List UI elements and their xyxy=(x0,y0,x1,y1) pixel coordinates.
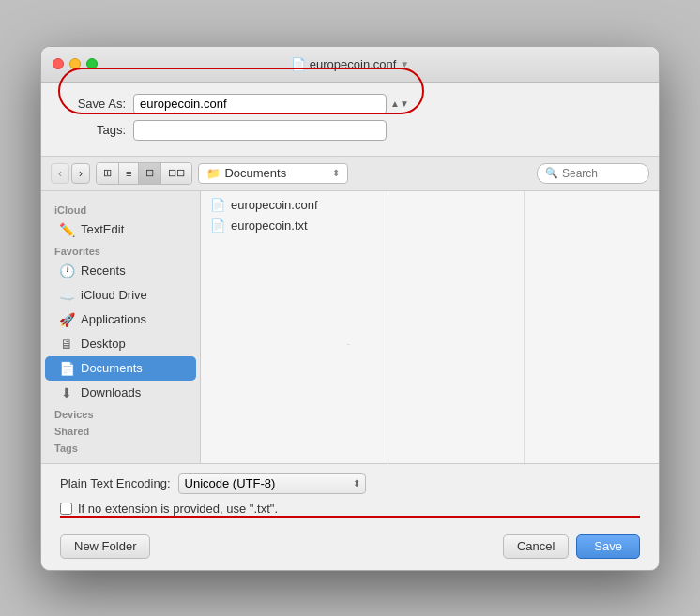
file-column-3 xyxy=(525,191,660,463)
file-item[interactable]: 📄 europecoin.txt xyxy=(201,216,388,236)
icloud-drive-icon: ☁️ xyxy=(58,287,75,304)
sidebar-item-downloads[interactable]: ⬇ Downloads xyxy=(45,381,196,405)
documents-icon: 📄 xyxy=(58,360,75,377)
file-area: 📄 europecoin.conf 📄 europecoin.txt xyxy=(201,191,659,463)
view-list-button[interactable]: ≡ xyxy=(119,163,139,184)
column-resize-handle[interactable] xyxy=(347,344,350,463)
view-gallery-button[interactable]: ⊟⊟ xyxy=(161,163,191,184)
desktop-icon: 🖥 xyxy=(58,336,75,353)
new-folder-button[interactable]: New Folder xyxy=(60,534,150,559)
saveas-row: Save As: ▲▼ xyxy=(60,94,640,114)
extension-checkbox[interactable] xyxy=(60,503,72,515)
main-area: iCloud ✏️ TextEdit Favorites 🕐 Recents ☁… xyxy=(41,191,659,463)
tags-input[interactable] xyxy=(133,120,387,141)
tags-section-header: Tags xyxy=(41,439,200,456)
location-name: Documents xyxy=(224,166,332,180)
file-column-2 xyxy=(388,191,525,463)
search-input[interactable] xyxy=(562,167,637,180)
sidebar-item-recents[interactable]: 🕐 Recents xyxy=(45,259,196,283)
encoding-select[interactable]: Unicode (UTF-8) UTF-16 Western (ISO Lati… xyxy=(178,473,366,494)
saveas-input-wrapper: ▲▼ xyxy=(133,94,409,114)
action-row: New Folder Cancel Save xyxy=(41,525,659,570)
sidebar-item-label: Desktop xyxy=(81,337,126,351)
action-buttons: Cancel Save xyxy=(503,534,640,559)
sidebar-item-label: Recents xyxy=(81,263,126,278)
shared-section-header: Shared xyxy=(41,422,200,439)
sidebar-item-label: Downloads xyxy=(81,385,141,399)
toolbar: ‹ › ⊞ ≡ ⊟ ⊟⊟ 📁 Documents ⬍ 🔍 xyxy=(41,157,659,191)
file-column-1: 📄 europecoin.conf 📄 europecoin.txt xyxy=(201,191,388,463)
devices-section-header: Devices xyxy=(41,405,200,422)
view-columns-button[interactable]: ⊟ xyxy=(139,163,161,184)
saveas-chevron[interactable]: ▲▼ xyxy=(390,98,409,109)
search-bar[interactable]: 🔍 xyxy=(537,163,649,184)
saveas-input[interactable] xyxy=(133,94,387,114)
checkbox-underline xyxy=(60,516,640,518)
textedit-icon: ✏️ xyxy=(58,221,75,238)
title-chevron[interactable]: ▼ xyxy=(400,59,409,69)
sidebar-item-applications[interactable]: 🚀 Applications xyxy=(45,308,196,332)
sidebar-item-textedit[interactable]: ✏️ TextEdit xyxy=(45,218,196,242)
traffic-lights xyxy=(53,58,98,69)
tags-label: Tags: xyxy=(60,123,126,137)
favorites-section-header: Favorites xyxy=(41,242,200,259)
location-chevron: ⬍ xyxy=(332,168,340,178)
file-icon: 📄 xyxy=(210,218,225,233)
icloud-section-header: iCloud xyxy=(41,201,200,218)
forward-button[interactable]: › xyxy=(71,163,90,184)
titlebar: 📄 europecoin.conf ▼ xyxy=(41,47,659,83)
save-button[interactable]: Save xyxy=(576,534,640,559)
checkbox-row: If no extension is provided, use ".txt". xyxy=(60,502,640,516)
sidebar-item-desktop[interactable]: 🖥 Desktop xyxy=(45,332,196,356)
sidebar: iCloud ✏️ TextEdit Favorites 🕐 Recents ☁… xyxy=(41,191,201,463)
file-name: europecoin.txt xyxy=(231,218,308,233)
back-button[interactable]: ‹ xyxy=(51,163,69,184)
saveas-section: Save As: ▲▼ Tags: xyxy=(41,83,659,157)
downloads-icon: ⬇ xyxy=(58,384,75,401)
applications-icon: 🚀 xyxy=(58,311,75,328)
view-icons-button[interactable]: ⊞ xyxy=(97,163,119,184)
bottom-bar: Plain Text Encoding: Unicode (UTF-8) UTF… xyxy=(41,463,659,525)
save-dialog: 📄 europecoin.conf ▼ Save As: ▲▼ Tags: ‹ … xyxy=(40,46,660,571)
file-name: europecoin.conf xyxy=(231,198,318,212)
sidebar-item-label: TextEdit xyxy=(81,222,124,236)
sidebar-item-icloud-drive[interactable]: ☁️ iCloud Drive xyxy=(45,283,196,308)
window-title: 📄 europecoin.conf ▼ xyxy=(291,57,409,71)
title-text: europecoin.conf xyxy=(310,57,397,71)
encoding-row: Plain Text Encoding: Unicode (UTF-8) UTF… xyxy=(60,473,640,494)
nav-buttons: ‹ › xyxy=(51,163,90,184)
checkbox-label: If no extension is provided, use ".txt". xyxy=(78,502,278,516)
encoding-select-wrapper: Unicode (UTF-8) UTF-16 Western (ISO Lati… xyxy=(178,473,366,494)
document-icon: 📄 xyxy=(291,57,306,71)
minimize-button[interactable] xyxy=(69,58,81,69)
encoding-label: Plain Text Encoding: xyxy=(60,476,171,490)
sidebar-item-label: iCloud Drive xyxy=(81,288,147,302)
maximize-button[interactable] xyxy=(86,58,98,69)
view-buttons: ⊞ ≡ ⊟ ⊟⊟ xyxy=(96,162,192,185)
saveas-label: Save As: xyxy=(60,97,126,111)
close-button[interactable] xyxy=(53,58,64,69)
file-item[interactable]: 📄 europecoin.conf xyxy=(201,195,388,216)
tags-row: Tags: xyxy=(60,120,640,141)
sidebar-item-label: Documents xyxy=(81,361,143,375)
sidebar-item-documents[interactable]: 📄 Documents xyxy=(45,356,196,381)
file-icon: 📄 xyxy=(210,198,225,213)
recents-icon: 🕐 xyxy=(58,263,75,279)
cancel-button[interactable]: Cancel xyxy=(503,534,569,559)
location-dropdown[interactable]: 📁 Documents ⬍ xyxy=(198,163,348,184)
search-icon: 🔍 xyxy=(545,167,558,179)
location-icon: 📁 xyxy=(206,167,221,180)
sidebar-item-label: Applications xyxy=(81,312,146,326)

*What you are asked to do*.
Report how many lines in this data include the string "search", and nothing else.

*Result for this exercise*.
3